§ **About this exercise**
Your task is to reproduce exactly the lines that run from the beginning of the data through the line where "undenkbar. In einen Stand hineingeb" appears.

§ **Exercise materials**
##########

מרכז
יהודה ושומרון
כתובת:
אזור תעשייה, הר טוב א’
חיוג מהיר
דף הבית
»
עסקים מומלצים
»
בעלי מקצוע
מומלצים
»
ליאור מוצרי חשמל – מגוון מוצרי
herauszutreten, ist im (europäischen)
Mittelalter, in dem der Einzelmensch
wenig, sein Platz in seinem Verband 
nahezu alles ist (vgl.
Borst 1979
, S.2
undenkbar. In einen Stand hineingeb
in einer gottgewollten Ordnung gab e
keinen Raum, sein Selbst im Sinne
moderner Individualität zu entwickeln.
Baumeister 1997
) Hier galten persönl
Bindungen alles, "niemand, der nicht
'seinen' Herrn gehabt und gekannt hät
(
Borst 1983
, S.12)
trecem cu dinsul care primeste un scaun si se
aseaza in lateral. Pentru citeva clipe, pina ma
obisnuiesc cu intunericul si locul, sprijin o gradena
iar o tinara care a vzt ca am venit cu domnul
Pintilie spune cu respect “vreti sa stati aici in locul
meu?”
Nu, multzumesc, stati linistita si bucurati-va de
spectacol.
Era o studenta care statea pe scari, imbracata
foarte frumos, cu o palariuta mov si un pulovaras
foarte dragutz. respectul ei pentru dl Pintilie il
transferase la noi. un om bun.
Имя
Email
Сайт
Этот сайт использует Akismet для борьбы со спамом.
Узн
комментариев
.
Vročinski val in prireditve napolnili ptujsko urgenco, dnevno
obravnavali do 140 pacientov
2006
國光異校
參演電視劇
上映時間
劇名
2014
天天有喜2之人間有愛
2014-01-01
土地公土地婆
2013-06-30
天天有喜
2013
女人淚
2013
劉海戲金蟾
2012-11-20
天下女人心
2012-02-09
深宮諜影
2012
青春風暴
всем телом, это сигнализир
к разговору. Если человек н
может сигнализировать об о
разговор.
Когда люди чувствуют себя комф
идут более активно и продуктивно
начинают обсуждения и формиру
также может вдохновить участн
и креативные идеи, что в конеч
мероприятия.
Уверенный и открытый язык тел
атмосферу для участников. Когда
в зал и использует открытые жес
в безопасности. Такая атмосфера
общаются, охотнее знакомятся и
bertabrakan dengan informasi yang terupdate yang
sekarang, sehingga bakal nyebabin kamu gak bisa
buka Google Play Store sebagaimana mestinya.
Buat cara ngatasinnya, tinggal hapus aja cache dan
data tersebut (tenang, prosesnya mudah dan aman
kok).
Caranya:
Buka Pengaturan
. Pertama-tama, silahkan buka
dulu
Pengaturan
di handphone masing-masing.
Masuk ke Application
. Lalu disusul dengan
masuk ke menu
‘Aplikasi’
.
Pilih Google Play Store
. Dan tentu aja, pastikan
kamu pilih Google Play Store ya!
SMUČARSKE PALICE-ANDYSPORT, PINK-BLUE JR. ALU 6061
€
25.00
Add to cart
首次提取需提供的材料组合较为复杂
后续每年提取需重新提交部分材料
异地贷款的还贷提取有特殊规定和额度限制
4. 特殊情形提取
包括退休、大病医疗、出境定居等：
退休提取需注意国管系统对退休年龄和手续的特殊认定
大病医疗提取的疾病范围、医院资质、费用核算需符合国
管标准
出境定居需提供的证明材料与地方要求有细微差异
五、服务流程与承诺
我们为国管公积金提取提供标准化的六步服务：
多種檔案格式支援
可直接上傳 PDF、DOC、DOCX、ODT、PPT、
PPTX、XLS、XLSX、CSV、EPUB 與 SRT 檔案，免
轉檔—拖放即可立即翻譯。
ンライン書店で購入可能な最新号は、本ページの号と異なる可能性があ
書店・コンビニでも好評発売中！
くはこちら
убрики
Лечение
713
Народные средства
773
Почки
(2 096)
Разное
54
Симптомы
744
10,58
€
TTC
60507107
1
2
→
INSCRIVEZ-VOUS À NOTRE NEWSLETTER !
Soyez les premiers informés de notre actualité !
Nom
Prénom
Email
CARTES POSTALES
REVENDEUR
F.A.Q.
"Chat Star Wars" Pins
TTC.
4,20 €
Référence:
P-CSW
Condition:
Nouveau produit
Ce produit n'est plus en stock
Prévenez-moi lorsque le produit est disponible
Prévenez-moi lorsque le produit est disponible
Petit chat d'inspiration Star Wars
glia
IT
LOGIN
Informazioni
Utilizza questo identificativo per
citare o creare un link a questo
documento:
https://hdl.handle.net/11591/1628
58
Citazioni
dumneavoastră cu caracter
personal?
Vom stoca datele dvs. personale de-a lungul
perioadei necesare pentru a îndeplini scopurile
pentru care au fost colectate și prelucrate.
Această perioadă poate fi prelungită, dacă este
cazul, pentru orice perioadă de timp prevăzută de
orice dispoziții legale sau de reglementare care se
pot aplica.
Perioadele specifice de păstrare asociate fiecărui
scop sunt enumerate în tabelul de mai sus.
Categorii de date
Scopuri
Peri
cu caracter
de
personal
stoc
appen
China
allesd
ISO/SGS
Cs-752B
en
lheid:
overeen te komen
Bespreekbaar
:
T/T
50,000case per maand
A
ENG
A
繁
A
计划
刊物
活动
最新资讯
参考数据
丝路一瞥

##########

§ **Result**
מרכז
יהודה ושומרון
כתובת:
אזור תעשייה, הר טוב א’
חיוג מהיר
דף הבית
»
עסקים מומלצים
»
בעלי מקצוע
מומלצים
»
ליאור מוצרי חשמל – מגוון מוצרי
herauszutreten, ist im (europäischen)
Mittelalter, in dem der Einzelmensch
wenig, sein Platz in seinem Verband 
nahezu alles ist (vgl.
Borst 1979
, S.2
undenkbar. In einen Stand hineingeb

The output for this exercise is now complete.